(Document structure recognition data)
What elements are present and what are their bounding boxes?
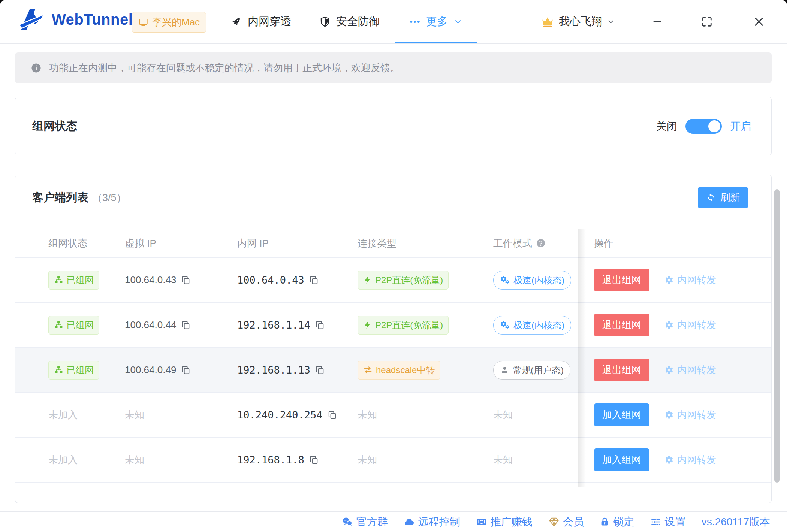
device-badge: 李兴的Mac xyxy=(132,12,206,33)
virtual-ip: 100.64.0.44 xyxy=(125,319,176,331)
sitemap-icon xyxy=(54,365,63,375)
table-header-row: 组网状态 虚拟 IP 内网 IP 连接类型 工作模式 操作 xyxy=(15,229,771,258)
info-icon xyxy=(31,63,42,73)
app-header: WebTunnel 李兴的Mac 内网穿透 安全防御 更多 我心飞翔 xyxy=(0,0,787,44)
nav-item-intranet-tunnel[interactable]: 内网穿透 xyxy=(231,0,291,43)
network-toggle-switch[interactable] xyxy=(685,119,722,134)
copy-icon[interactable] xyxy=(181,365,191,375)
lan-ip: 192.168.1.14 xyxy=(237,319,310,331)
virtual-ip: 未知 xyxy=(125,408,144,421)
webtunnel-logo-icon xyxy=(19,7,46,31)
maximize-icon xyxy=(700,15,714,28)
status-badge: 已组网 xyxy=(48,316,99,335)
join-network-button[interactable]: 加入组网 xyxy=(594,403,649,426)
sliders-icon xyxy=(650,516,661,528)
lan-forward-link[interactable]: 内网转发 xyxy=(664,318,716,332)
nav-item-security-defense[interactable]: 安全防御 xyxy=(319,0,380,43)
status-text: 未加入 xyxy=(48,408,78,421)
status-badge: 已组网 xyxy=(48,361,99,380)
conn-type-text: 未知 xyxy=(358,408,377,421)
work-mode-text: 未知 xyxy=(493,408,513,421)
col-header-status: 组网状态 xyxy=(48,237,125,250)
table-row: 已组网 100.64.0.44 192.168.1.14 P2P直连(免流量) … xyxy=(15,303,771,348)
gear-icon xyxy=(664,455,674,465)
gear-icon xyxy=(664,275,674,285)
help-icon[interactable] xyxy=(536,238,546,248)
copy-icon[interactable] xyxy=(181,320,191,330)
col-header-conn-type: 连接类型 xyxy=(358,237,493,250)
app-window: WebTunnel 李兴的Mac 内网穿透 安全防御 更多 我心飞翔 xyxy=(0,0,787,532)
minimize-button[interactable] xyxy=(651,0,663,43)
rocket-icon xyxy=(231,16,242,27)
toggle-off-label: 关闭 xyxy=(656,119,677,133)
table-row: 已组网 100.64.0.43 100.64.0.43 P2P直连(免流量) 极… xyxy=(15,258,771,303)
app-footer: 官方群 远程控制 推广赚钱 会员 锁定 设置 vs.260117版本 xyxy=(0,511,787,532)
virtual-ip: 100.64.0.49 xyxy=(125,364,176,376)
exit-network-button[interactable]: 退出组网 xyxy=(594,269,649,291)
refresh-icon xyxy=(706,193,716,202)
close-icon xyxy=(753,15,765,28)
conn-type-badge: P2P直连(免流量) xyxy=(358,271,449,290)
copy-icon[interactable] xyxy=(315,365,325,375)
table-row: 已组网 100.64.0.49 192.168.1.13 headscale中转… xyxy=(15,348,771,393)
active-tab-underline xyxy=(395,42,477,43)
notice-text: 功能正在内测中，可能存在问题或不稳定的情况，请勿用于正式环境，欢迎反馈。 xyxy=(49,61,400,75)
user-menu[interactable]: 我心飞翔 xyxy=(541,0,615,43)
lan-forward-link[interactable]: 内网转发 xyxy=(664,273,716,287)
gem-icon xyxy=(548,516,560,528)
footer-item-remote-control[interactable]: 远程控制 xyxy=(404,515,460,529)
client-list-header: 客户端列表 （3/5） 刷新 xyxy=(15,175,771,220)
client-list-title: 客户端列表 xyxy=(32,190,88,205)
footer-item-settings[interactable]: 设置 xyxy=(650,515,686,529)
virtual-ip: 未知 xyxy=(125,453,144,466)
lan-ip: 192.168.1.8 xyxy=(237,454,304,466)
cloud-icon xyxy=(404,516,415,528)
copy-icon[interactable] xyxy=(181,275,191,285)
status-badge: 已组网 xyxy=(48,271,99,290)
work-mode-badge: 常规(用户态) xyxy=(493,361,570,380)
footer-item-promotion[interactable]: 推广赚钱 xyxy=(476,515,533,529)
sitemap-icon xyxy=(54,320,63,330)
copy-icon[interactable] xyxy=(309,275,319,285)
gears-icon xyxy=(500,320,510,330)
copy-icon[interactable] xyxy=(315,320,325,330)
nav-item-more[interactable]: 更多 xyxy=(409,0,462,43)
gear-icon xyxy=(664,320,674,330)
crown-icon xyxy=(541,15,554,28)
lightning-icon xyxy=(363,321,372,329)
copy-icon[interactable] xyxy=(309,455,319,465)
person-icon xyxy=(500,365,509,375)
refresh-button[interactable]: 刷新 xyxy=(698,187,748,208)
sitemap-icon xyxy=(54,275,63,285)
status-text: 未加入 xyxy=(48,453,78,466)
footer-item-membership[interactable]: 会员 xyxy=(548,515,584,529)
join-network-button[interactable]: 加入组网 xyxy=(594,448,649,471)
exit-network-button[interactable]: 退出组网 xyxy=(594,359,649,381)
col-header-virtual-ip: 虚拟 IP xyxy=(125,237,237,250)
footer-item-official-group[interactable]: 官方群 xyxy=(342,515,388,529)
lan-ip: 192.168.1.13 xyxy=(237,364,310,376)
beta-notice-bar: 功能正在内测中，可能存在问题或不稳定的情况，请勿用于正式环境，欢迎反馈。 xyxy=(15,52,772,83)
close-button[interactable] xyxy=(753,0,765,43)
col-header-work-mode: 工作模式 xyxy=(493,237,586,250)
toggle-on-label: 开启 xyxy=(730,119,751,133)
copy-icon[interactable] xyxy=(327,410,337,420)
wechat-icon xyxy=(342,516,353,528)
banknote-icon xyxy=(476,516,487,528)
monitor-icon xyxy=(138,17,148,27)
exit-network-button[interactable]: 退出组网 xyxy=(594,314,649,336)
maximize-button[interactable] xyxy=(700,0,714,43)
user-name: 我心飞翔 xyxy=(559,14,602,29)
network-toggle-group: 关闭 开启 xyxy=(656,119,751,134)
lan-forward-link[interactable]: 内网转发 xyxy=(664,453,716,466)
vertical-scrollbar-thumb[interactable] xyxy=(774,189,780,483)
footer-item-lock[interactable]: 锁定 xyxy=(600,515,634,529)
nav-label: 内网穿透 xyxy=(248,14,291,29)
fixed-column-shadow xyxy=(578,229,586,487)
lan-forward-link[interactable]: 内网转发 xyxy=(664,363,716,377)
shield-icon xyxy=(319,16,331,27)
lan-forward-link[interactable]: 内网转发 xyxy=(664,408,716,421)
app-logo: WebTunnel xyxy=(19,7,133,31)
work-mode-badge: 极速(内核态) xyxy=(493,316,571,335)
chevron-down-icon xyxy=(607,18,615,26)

== Instructions for the task ==
What lines in the data above carry "close"? Return them all.

== Solution ==
close-icon xyxy=(753,15,765,28)
close-button[interactable] xyxy=(753,0,765,43)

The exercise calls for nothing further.